3 Langkah Diet Sehat Tanpa Lapar dan Lemas Menurut Kemkes
Sumber Foto: kompas.tv
Lifestyle

3 Langkah Diet Sehat Tanpa Lapar dan Lemas Menurut Kemkes

JAKARTA, KOMPAS.TV - Menjalani diet sehat bukan berarti harus menahan lapar atau merasa lemas sepanjang hari.

Kementerian Kesehatan (Kemkes) melalui laman resminya membagikan 3 tips yang bisa membantu Anda mengatur berat badan dengan cara yang aman dan tetap bertenaga.

Melalui 3 langkah ini, Anda bisa menjalani pola makan sehat tanpa kehilangan semangat menjalani aktivitas harian.

Lantas, apa saja 3 tips diet tanpa lemas dan lapar dari Kemkes? Berikut ini informasinya.

1. Perbanyak Sayur

Kemkes menyarankan masyarakat yang ingin menjalankan diet sehat agar memperbanyak konsumsi sayuran, khususnya sayuran daun-daunan berwarna hijau gelap.

Sayuran seperti bayam dan kale kaya akan vitamin K, vitamin E, serta folat yang berperan dalam mencegah peradangan pada tubuh.

Selain itu, Kemkes juga menyarankan masyarakat bereksperimen untuk mengetahui apakah tubuh terasa lebih sehat dan bertenaga saat mengonsumsi sayuran mentah atau setelah dimasak.

2. Kurangi Gula

Secara alami, tubuh manusia memiliki kecenderungan untuk menginginkan gula.
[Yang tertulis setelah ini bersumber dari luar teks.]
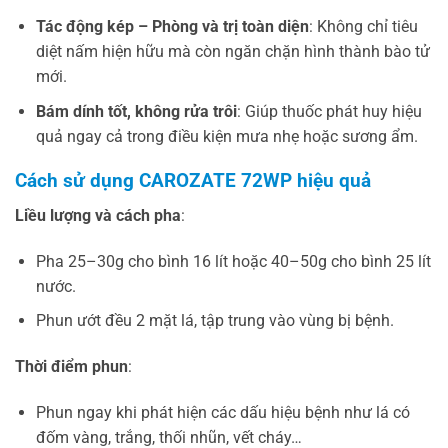
Tác động kép – Phòng và trị toàn diện
: Không chỉ tiêu
diệt nấm hiện hữu mà còn ngăn chặn hình thành bào tử
mới.
Bám dính tốt, không rửa trôi
: Giúp thuốc phát huy hiệu
quả ngay cả trong điều kiện mưa nhẹ hoặc sương ẩm.
Cách sử dụng CAROZATE 72WP hiệu quả
Liều lượng và cách pha
:
Pha 25–30g cho bình 16 lít hoặc 40–50g cho bình 25 lít
nước.
Phun ướt đều 2 mặt lá, tập trung vào vùng bị bệnh.
Thời điểm phun
:
Phun ngay khi phát hiện các dấu hiệu bệnh như lá có
đốm vàng, trắng, thối nhũn, vết cháy…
Namun, kelebihan gula akan disimpan dalam bentuk lemak. Oleh karena itu, disarankan untuk membatasi asupan gula, terutama dari pemanis buatan.

Kemkes menyarankan masyarakat memahami dampak konsumsi gula, baik yang berasal dari sumber alami seperti buah dan sayur, maupun dari gula tambahan pada makanan olahan.

Baca Juga: Pemerintah Dorong Pola Makan Sehat lewat Label Gizi dan Kampanye “Isi Piringku”

3. Konsumsi Lemak Sehat

Lemak dibutuhkan tubuh untuk menjalankan berbagai fungsi penting. Namun, tidak semua jenis lemak bersifat baik bagi kesehatan.

Sejumlah penelitian menunjukkan lemak trans dan lemak jenuh dapat menimbulkan efek negatif pada tubuh.

Contoh makanan yang mengandung lemak trans, menurut laman UPT Puskesmas Sesela, di antaranya kue-kue yang dipanggang, donat, cookies/kue kering, pie, keripik kentang/jagung, popcorn microwave, ayam atau kentang goreng, piza, crackers, biskuit kalengan, margarin, mentega, dan creamer kopi.

Selain itu, lemak jenuh umumnya berasal dari pangan hewani. Contoh makanan yang mengandung lemak jenuh, menurut Permenkes Nomor 41 Tahun 2014, di antaranya mentega, santan (peras), kelapa, keju krim, minyak kelapa, dan minyak sawit.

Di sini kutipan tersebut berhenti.